Everything in the records except the pictures should come back exactly as written.

INPUT DATA:

──────────

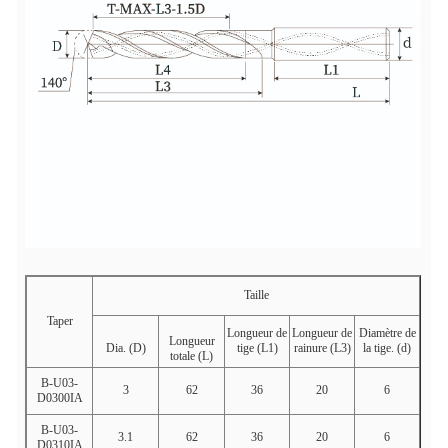
Taille
Taper
Longueur de
Longueur de
Diamètre de
Longueur
Dia. (D)
tige (L1)
rainure (L3)
la tige. (d)
totale (L)
B-U03-
3
62
36
20
6
D0300IA
B-U03-
3.1
62
36
20
6
D0310IA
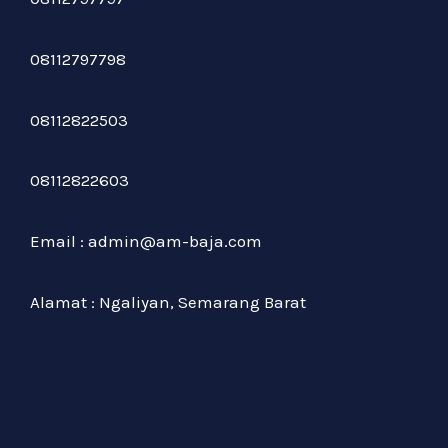
08112797798
08112822503
08112822603
Email : admin@am-baja.com
Alamat : Ngaliyan, Semarang Barat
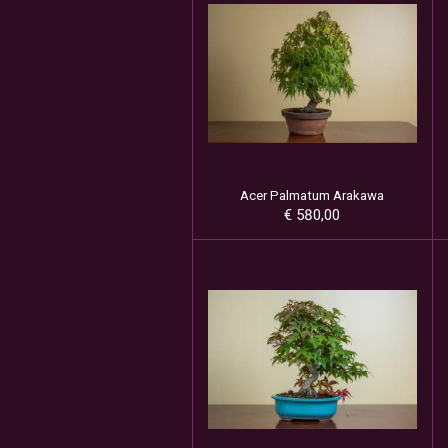
Acer Palmatum Arakawa
€ 580,00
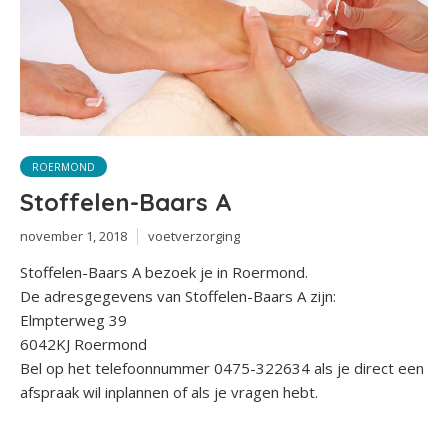
ROERMOND
Stoffelen-Baars A
november 1, 2018
voetverzorging
Stoffelen-Baars A bezoek je in Roermond.
De adresgegevens van Stoffelen-Baars A zijn:
Elmpterweg 39
6042KJ Roermond
Bel op het telefoonnummer 0475-322634 als je direct een
afspraak wil inplannen of als je vragen hebt.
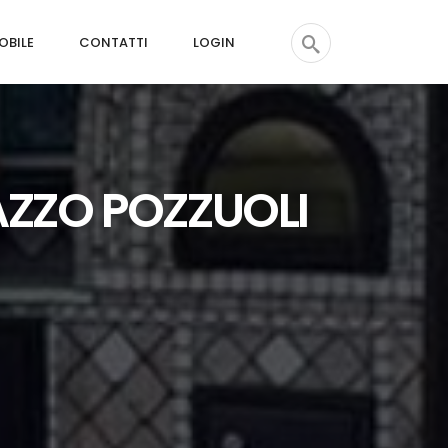
OBILE
CONTATTI
LOGIN
ZZO POZZUOLI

──────────

RESPONSE AREA:
Taille
Taper
Longueur de
Longueur de
Diamètre de
Longueur
Dia. (D)
tige (L1)
rainure (L3)
la tige. (d)
totale (L)
B-U03-
3
62
36
20
6
D0300IA
B-U03-
3.1
62
36
20
6
D0310IA
08112797798
08112822503
08112822603
Email : admin@am-baja.com
Alamat : Ngaliyan, Semarang Barat
Acer Palmatum Arakawa
€ 580,00
ROERMOND
Stoffelen-Baars A
november 1, 2018
voetverzorging
Stoffelen-Baars A bezoek je in Roermond.
De adresgegevens van Stoffelen-Baars A zijn:
Elmpterweg 39
6042KJ Roermond
Bel op het telefoonnummer 0475-322634 als je direct een
afspraak wil inplannen of als je vragen hebt.
OBILE
CONTATTI
LOGIN
ZZO POZZUOLI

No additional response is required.